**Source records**
******************************

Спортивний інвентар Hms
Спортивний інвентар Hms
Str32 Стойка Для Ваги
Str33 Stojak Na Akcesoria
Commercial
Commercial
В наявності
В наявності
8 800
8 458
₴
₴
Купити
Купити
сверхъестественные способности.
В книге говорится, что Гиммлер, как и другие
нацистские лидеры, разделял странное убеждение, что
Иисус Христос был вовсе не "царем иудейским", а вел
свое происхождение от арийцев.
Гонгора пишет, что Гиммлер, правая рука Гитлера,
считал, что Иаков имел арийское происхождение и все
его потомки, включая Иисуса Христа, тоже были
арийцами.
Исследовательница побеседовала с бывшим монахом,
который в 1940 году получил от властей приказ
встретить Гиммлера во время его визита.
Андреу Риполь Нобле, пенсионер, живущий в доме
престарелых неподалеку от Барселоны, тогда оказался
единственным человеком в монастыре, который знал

******************************

**YOUR GOAL**
The word "который" occurs on some lines of the entries. Work out how many such lines there are and reply with the number alone.

**RESULT OF THIS EXERCISE**
2